September 28th, 2005 at 17:17
(2) – Ja, du hast in vielem Recht. Und ich freue mich sehr, dass du intervenierst, ich teile deine Argumente. Ich habe nicht gesagt, dass das Ansylrecht verdreht wird, sei die Schuld der Linken, sondern gesagt, dass die Verschärfungen derart „smooth“ auf Kosten der humanitären Tradition durchgehen, sei auch die Schuld der Linken. Wir haben es schlittern lassen und tun das noch.
(3) Ich bleibe dabei. Helfe aber, reisse mir vielleicht nicht gerade so ein Bein aus wie bei der erleichterten Einbürgerung, die ich übrigens auch für chancenlos aber gleichzeitig für sehr wichtig hielt. (Hatte mich sehr dafür stark gemacht, eine „weniger Papierkrieg“-Kampagne zu führen – bekanntlich wurde etwas anderes draus.) Vor einem Boomerang aufgrund des Referendums habe ich keine Angst, sollte ich das vermittelt haben, war es falsch.
September 28th, 2005 at 22:09
(2) Dann sind wir uns einig. Es ist leider so, dass die Linke den Themen Migration & Asyl vielfach ausgewichen ist oder bloss rein defensiv argumentiert hat und so das Feld rechten Hasspredigern überlassen hat, welche ihre „Argumente“ wohlfein verpackt als Rechtschaffenheit verkaufen konnten. Wenn wir die Abstimmung gegen das Asylgesetz gewinnen wollen, müssen wir auf diesem Feld Definitionsmacht (zurück)gewinnen.

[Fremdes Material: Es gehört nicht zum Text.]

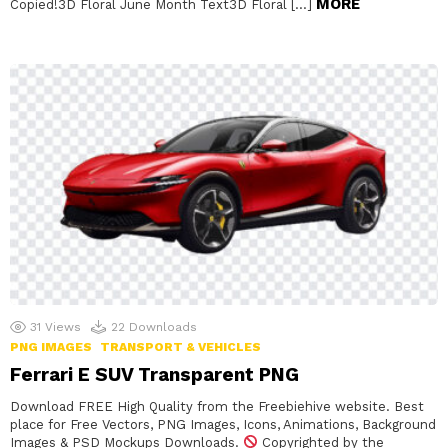
MORE
Copied!3D Floral June Month Text3D Floral […]
31
Views
22
Downloads
PNG IMAGES
TRANSPORT & VEHICLES
Ferrari E SUV Transparent PNG
Download FREE High Quality from the Freebiehive website. Best
place for Free Vectors, PNG Images, Icons, Animations, Background
Images & PSD Mockups Downloads.
Copyrighted by the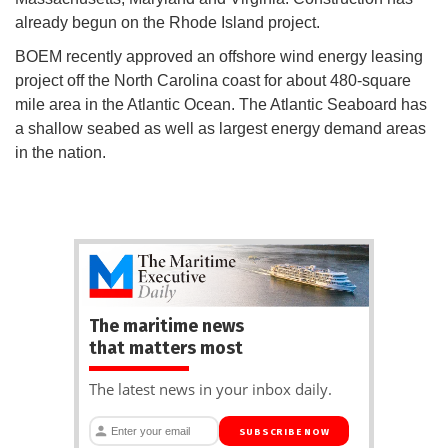
already begun on the Rhode Island project.
BOEM recently approved an offshore wind energy leasing
project off the North Carolina coast for about 480-square
mile area in the Atlantic Ocean. The Atlantic Seaboard has
a shallow seabed as well as largest energy demand areas
in the nation.
The maritime news
that matters most
The latest news in your inbox daily.
SUBSCRIBE NOW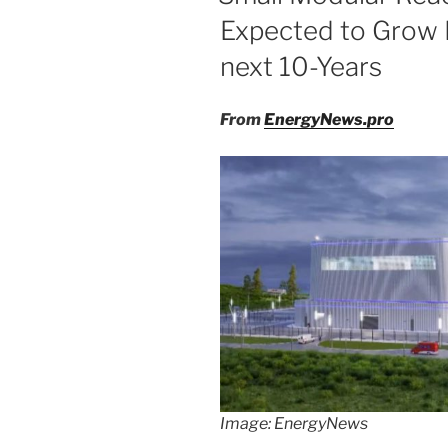
Expected to Grow E
next 10-Years
From
EnergyNews.pro
Image: EnergyNews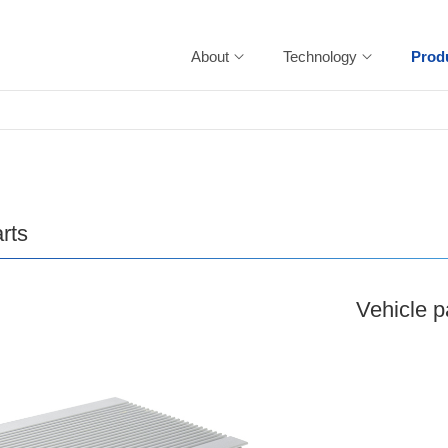
About
Technology
Prod
rts
Vehicle p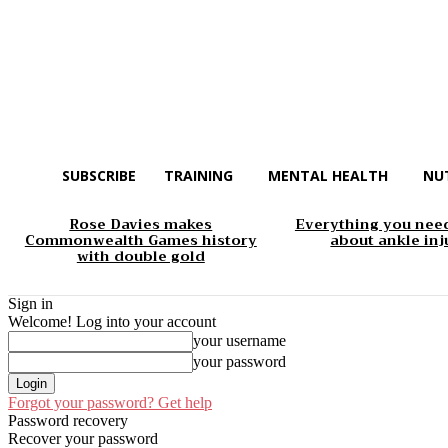
SUBSCRIBE
TRAINING
MENTAL HEALTH
NU
Rose Davies makes
Everything you nee
Commonwealth Games history
about ankle inj
with double gold
Sign in
Welcome! Log into your account
your username
your password
Forgot your password? Get help
Password recovery
Recover your password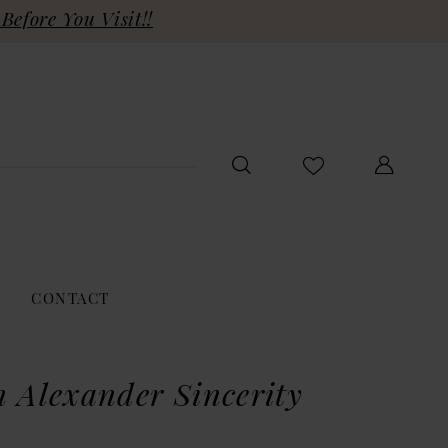
Before You Visit!!
CONTACT
n Alexander Sincerity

(3) Sorry erstmal, das mit dem Boomerang steht natürlich nicht in deinen Worten. Es ist nur ein Argument, das ab und zu auftaucht – und ich hatte beim Lesen deines Beitrags jemanden vor dem geistigen Auge, der oder die so argumentieren könnte. Aber ich kenne dich ja nicht und daher sollte ich vorsichtiger sein und nur auf das antworten, was du auch geschrieben hast. – Ich bin etwas optimistischer, vielleicht zweckoptimistischer: ohne Selbstüberschätzung kann mensch gar nicht die Energie für ausserordentliche Leistungen aufbringen 🙂 Nein, im Ernst, ich glaube, es ist einfacher eine Vorlage zu bodigen als eine zu verteidigen. Wir müssen bloss aufzeigen, dass das völlig falsche Rezepte sind, die (a) gar nicht das bewirken, was sich die Rechte davon erhofft, und (b) sinnlos grausam sind, gerade auch für diejenigen, die geschützt werden sollten. Das ist bei einer dermassen überspannten Vorlage durchaus realistisch. Bei anderen Vorlagen, wo die Rechte alle Relationen verloren hat wie z.B. bei Avanti, der AHV-Revision oder dem Steuerpaket ist das ja auch gelungen.
September 28th, 2005 at 23:53
Liebe Esther! Ich freue mich über deinen Zweckoptimismus. Ich selber teile ihn nicht und habe dennoch Energie. Es ist der stete Tropfen, der den Stein höhlt, weil die Schweiz einfach so funktioniert.
Deshalb habe ich in 3. auch keinen Zweifel daran gelassen, dass wir das Referendum ergreifen werden. Es ist unser Job.
Und hätte es nicht immer zweckoptimistische Leute und solche, die einen Job für die Gerechtigkeit machen wollen, gegeben, hätten wir noch nicht einmal das Frauenstimmrecht.